**Directions for this task:**
Could you retype every line below exactly, omitting the images?

Extracted page text data

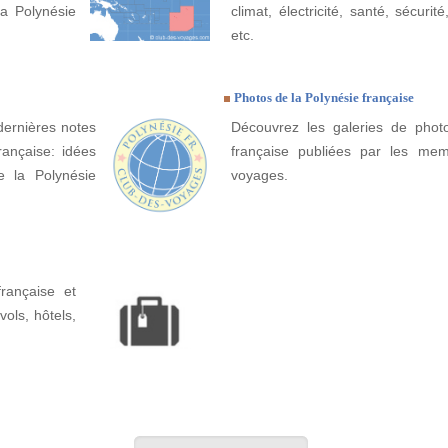
la Polynésie
climat, électricité, santé, sécurit
etc.
Photos de la Polynésie française
dernières notes
Découvrez les galeries de phot
rançaise: idées
française publiées par les me
de la Polynésie
voyages.
rançaise et
 vols, hôtels,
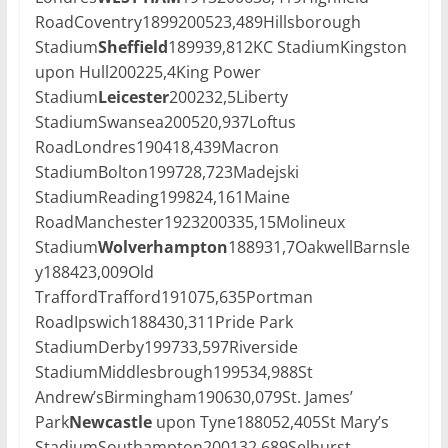
RoadCoventry1899200523,489Hillsborough
Stadium
Sheffield
189939,812KC StadiumKingston
upon Hull200225,4King Power
Stadium
Leicester
200232,5Liberty
StadiumSwansea200520,937Loftus
RoadLondres190418,439Macron
StadiumBolton199728,723Madejski
StadiumReading199824,161Maine
RoadManchester1923200335,15Molineux
Stadium
Wolverhampton
188931,7OakwellBarnsle
y188423,009Old
TraffordTrafford191075,635Portman
RoadIpswich188430,311Pride Park
StadiumDerby199733,597Riverside
StadiumMiddlesbrough199534,988St
Andrew’sBirmingham190630,079St. James’
Park
Newcastle
upon Tyne188052,405St Mary’s
StadiumSouthampton200132,689Selhurst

**Result of this exercise:**
la Polynésie
climat, électricité, santé, sécurit
etc.
Photos de la Polynésie française
dernières notes
Découvrez les galeries de phot
rançaise: idées
française publiées par les me
de la Polynésie
voyages.
rançaise et
 vols, hôtels,
RoadCoventry1899200523,489Hillsborough
Stadium
Sheffield
189939,812KC StadiumKingston
upon Hull200225,4King Power
Stadium
Leicester
200232,5Liberty
StadiumSwansea200520,937Loftus
RoadLondres190418,439Macron
StadiumBolton199728,723Madejski
StadiumReading199824,161Maine
RoadManchester1923200335,15Molineux
Stadium
Wolverhampton
188931,7OakwellBarnsle
y188423,009Old
TraffordTrafford191075,635Portman
RoadIpswich188430,311Pride Park
StadiumDerby199733,597Riverside
StadiumMiddlesbrough199534,988St
Andrew’sBirmingham190630,079St. James’
Park
Newcastle
upon Tyne188052,405St Mary’s
StadiumSouthampton200132,689Selhurst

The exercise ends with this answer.